Cal Ripken “The Iron Man”
There have been lots of great players in Major League Baseball history. One measure of greatness though is whether your name is synonymous with a particular franchise and I think that is definitely the case with Cal Ripken Jr and Baltimore.
The lifelong Baltimore Oriole was both a star and pillar of the team for two decades, tirelessly producing for the only franchise he ever played for. Cal also had the unique opportunity to play for his dad Cal Ripken Sr as his manager and next to his brother, Billy Ripken, at second base. He also played with 1B Eddie Murray, another Hall of Famer.
A Star in the Making
Cal Ripken Jr. had about as good a start to his Major League career as you could want. In 1982, at the age of 21, he burst onto the scene. As a shortstop he was always big for the position at 6’4. He might not have had the defensive range of contemporary greats like Ozzie Smith, another Hall of Famer, but boy could he hit. As a rookie in 1982, he batted .264 with 28 homers and 93 RBIs, both second on the team to Murray. That was a good team too, finishing second in the American League East with 94 wins.
The next season Ripken was even better, batting .318 while leading the Majors in games, at bats, runs, hits and doubles. Packaged together, that won him the American League Most Valuable Player Award, playing for a team that won the division and ultimately the World Series, beating the Philadelphia Phillies. It was the most team success Ripken would have during his 20 year career.
Lost among early individual and team success was that Ripken never missed a game. Beginning on May 30, 1982 (during his rookie season) he played in 2,632 consecutive games. The streak ended 17 season later in 1998, with Ripken missing a meaningless late season game against the New York Yankees. Prior to Ripken, the streak for consecutive games was 2130, set by Hall of Famer 1B Lou Gehrig, nicknamed the “Iron Horse” for his longevity. Ripken added more than 500 games to the record, making it truly a record nearly impossible to beat. He played every game over 17 seasons. Most players do not have careers that span as long, and rarely do players in the modern game even play every game in a season.
Hall of Famer
Playing a lot does not get you into the National Baseball Hall of Fame; playing well does. Ripken might be best known for that feat of consistency but he was also an elite player. Over the life of his career Ripken accumulated amazing stats including 3184 hits, 15th all time, and 431 homers, the third highest total for a player who primarily played shortstop behind Alex Rodriguez and Hall of Famer Ernie Banks.

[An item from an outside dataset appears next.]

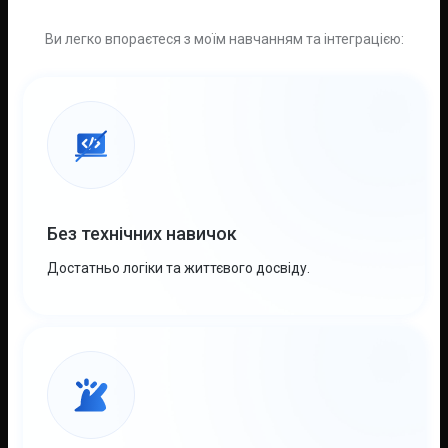
Ви легко впораєтеся з моїм навчанням та інтеграцією:
Без технічних навичок
Достатньо логіки та життєвого досвіду.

Ripken really did it all with the Orioles, winning a World Series title while also collecting several individual honours, including two MVPs, 8 Silver Sluggers and 2 Gold Gloves, showing he was more than just a hitting savant. Over the course of his career, he played in 19 All-Star games, twice being names All-Star game MVP.
He was inducted into the Hall of Fame in 2007, his first season on the ballot, with the late Tony Gwynn, another player who played his whole career with one team, the San Diego Padres. His number eight is one of just six numbers retired by the team and he is the all-time club leader in WAR. By every measure, you can see Ripken was the best player the Orioles have ever had.